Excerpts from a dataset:
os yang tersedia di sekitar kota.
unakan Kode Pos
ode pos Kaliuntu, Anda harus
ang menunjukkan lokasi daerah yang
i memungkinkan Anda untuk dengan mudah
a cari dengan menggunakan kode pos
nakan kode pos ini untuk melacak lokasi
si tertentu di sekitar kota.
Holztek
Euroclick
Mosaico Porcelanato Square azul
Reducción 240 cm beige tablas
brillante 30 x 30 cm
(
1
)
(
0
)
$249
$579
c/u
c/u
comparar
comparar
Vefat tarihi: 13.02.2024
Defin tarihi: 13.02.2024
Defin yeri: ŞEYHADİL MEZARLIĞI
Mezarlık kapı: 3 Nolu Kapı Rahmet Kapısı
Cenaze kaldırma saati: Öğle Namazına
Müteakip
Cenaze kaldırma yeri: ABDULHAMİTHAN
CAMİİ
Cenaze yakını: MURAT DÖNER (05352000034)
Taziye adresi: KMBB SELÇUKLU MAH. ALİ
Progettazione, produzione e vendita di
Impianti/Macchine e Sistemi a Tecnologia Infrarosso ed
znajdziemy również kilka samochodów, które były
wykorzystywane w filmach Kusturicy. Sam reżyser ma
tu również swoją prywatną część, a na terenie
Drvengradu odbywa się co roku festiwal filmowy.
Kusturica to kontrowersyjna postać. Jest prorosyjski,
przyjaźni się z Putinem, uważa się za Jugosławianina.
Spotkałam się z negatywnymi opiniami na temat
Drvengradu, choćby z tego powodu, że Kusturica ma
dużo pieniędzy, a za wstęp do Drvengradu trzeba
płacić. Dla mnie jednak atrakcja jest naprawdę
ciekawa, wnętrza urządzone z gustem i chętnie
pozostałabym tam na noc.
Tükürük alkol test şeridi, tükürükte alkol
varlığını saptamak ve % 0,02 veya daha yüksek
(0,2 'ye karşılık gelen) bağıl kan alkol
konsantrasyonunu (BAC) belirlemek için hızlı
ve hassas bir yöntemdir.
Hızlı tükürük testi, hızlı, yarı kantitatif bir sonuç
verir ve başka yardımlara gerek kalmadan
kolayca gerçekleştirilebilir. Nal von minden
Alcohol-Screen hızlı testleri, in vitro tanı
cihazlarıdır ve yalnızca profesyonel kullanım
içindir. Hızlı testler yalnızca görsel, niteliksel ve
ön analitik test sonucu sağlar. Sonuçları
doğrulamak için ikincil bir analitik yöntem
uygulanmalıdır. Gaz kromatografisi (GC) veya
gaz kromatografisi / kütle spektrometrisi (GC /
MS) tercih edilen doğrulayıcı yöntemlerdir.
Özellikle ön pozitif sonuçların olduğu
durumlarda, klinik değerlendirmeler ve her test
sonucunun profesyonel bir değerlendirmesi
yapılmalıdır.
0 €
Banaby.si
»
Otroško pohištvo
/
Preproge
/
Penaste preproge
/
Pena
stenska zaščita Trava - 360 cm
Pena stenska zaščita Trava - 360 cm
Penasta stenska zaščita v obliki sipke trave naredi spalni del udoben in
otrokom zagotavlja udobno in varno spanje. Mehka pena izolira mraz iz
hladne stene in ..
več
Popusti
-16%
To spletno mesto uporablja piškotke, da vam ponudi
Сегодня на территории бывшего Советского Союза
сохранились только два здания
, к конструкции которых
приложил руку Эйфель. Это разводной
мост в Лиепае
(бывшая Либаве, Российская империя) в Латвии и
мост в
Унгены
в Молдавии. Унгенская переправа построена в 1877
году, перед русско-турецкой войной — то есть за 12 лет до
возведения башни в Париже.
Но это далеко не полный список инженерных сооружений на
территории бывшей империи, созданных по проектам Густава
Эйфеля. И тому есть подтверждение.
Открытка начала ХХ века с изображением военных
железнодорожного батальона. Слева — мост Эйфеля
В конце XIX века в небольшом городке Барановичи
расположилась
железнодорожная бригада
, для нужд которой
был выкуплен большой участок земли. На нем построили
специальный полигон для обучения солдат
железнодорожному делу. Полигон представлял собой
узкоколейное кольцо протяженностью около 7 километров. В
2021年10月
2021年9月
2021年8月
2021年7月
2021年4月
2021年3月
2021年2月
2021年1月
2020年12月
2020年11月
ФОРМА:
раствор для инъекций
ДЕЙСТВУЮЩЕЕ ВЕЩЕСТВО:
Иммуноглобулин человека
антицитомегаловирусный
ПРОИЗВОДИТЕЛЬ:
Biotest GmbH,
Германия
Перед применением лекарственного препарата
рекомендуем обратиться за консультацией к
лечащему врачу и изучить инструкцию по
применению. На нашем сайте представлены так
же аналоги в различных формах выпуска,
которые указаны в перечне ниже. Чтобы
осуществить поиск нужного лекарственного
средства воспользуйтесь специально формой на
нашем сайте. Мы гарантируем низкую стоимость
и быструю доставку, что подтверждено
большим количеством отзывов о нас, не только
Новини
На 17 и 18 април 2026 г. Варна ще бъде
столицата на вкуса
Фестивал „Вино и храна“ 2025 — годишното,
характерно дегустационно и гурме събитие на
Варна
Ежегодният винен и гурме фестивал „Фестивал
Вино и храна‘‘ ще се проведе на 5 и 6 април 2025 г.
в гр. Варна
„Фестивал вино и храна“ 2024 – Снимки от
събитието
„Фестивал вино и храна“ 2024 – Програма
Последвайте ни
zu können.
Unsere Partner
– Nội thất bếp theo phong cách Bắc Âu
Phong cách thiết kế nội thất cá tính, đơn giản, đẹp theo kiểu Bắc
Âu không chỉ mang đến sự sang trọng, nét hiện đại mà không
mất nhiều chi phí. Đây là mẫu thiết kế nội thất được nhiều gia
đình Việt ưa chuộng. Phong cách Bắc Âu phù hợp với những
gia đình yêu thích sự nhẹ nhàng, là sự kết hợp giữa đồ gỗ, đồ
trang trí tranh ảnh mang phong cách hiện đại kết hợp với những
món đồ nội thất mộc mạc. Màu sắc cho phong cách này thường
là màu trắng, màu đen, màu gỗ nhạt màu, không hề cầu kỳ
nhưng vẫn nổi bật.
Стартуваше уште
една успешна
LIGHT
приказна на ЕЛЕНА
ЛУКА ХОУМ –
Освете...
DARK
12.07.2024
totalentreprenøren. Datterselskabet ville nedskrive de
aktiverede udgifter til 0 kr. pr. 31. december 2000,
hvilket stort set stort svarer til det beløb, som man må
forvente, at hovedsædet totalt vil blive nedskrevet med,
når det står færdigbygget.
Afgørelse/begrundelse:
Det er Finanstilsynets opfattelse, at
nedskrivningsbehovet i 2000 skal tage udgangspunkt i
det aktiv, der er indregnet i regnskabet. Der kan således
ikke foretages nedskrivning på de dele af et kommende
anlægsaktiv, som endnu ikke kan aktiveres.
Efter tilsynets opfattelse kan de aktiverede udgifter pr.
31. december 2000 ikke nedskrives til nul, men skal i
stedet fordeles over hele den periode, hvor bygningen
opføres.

**YOUR ASSIGNMENT**
All the data needs repeating. Return it exactly.

**EXERCISE RESULT**
os yang tersedia di sekitar kota.
unakan Kode Pos
ode pos Kaliuntu, Anda harus
ang menunjukkan lokasi daerah yang
i memungkinkan Anda untuk dengan mudah
a cari dengan menggunakan kode pos
nakan kode pos ini untuk melacak lokasi
si tertentu di sekitar kota.
Holztek
Euroclick
Mosaico Porcelanato Square azul
Reducción 240 cm beige tablas
brillante 30 x 30 cm
(
1
)
(
0
)
$249
$579
c/u
c/u
comparar
comparar
Vefat tarihi: 13.02.2024
Defin tarihi: 13.02.2024
Defin yeri: ŞEYHADİL MEZARLIĞI
Mezarlık kapı: 3 Nolu Kapı Rahmet Kapısı
Cenaze kaldırma saati: Öğle Namazına
Müteakip
Cenaze kaldırma yeri: ABDULHAMİTHAN
CAMİİ
Cenaze yakını: MURAT DÖNER (05352000034)
Taziye adresi: KMBB SELÇUKLU MAH. ALİ
Progettazione, produzione e vendita di
Impianti/Macchine e Sistemi a Tecnologia Infrarosso ed
znajdziemy również kilka samochodów, które były
wykorzystywane w filmach Kusturicy. Sam reżyser ma
tu również swoją prywatną część, a na terenie
Drvengradu odbywa się co roku festiwal filmowy.
Kusturica to kontrowersyjna postać. Jest prorosyjski,
przyjaźni się z Putinem, uważa się za Jugosławianina.
Spotkałam się z negatywnymi opiniami na temat
Drvengradu, choćby z tego powodu, że Kusturica ma
dużo pieniędzy, a za wstęp do Drvengradu trzeba
płacić. Dla mnie jednak atrakcja jest naprawdę
ciekawa, wnętrza urządzone z gustem i chętnie
pozostałabym tam na noc.
Tükürük alkol test şeridi, tükürükte alkol
varlığını saptamak ve % 0,02 veya daha yüksek
(0,2 'ye karşılık gelen) bağıl kan alkol
konsantrasyonunu (BAC) belirlemek için hızlı
ve hassas bir yöntemdir.
Hızlı tükürük testi, hızlı, yarı kantitatif bir sonuç
verir ve başka yardımlara gerek kalmadan
kolayca gerçekleştirilebilir. Nal von minden
Alcohol-Screen hızlı testleri, in vitro tanı
cihazlarıdır ve yalnızca profesyonel kullanım
içindir. Hızlı testler yalnızca görsel, niteliksel ve
ön analitik test sonucu sağlar. Sonuçları
doğrulamak için ikincil bir analitik yöntem
uygulanmalıdır. Gaz kromatografisi (GC) veya
gaz kromatografisi / kütle spektrometrisi (GC /
MS) tercih edilen doğrulayıcı yöntemlerdir.
Özellikle ön pozitif sonuçların olduğu
durumlarda, klinik değerlendirmeler ve her test
sonucunun profesyonel bir değerlendirmesi
yapılmalıdır.
0 €
Banaby.si
»
Otroško pohištvo
/
Preproge
/
Penaste preproge
/
Pena
stenska zaščita Trava - 360 cm
Pena stenska zaščita Trava - 360 cm
Penasta stenska zaščita v obliki sipke trave naredi spalni del udoben in
otrokom zagotavlja udobno in varno spanje. Mehka pena izolira mraz iz
hladne stene in ..
več
Popusti
-16%
To spletno mesto uporablja piškotke, da vam ponudi
Сегодня на территории бывшего Советского Союза
сохранились только два здания
, к конструкции которых
приложил руку Эйфель. Это разводной
мост в Лиепае
(бывшая Либаве, Российская империя) в Латвии и
мост в
Унгены
в Молдавии. Унгенская переправа построена в 1877
году, перед русско-турецкой войной — то есть за 12 лет до
возведения башни в Париже.
Но это далеко не полный список инженерных сооружений на
территории бывшей империи, созданных по проектам Густава
Эйфеля. И тому есть подтверждение.
Открытка начала ХХ века с изображением военных
железнодорожного батальона. Слева — мост Эйфеля
В конце XIX века в небольшом городке Барановичи
расположилась
железнодорожная бригада
, для нужд которой
был выкуплен большой участок земли. На нем построили
специальный полигон для обучения солдат
железнодорожному делу. Полигон представлял собой
узкоколейное кольцо протяженностью около 7 километров. В
2021年10月
2021年9月
2021年8月
2021年7月
2021年4月
2021年3月
2021年2月
2021年1月
2020年12月
2020年11月
ФОРМА:
раствор для инъекций
ДЕЙСТВУЮЩЕЕ ВЕЩЕСТВО:
Иммуноглобулин человека
антицитомегаловирусный
ПРОИЗВОДИТЕЛЬ:
Biotest GmbH,
Германия
Перед применением лекарственного препарата
рекомендуем обратиться за консультацией к
лечащему врачу и изучить инструкцию по
применению. На нашем сайте представлены так
же аналоги в различных формах выпуска,
которые указаны в перечне ниже. Чтобы
осуществить поиск нужного лекарственного
средства воспользуйтесь специально формой на
нашем сайте. Мы гарантируем низкую стоимость
и быструю доставку, что подтверждено
большим количеством отзывов о нас, не только
Новини
На 17 и 18 април 2026 г. Варна ще бъде
столицата на вкуса
Фестивал „Вино и храна“ 2025 — годишното,
характерно дегустационно и гурме събитие на
Варна
Ежегодният винен и гурме фестивал „Фестивал
Вино и храна‘‘ ще се проведе на 5 и 6 април 2025 г.
в гр. Варна
„Фестивал вино и храна“ 2024 – Снимки от
събитието
„Фестивал вино и храна“ 2024 – Програма
Последвайте ни
zu können.
Unsere Partner
– Nội thất bếp theo phong cách Bắc Âu
Phong cách thiết kế nội thất cá tính, đơn giản, đẹp theo kiểu Bắc
Âu không chỉ mang đến sự sang trọng, nét hiện đại mà không
mất nhiều chi phí. Đây là mẫu thiết kế nội thất được nhiều gia
đình Việt ưa chuộng. Phong cách Bắc Âu phù hợp với những
gia đình yêu thích sự nhẹ nhàng, là sự kết hợp giữa đồ gỗ, đồ
trang trí tranh ảnh mang phong cách hiện đại kết hợp với những
món đồ nội thất mộc mạc. Màu sắc cho phong cách này thường
là màu trắng, màu đen, màu gỗ nhạt màu, không hề cầu kỳ
nhưng vẫn nổi bật.
Стартуваше уште
една успешна
LIGHT
приказна на ЕЛЕНА
ЛУКА ХОУМ –
Освете...
DARK
12.07.2024
totalentreprenøren. Datterselskabet ville nedskrive de
aktiverede udgifter til 0 kr. pr. 31. december 2000,
hvilket stort set stort svarer til det beløb, som man må
forvente, at hovedsædet totalt vil blive nedskrevet med,
når det står færdigbygget.
Afgørelse/begrundelse:
Det er Finanstilsynets opfattelse, at
nedskrivningsbehovet i 2000 skal tage udgangspunkt i
det aktiv, der er indregnet i regnskabet. Der kan således
ikke foretages nedskrivning på de dele af et kommende
anlægsaktiv, som endnu ikke kan aktiveres.
Efter tilsynets opfattelse kan de aktiverede udgifter pr.
31. december 2000 ikke nedskrives til nul, men skal i
stedet fordeles over hele den periode, hvor bygningen
opføres.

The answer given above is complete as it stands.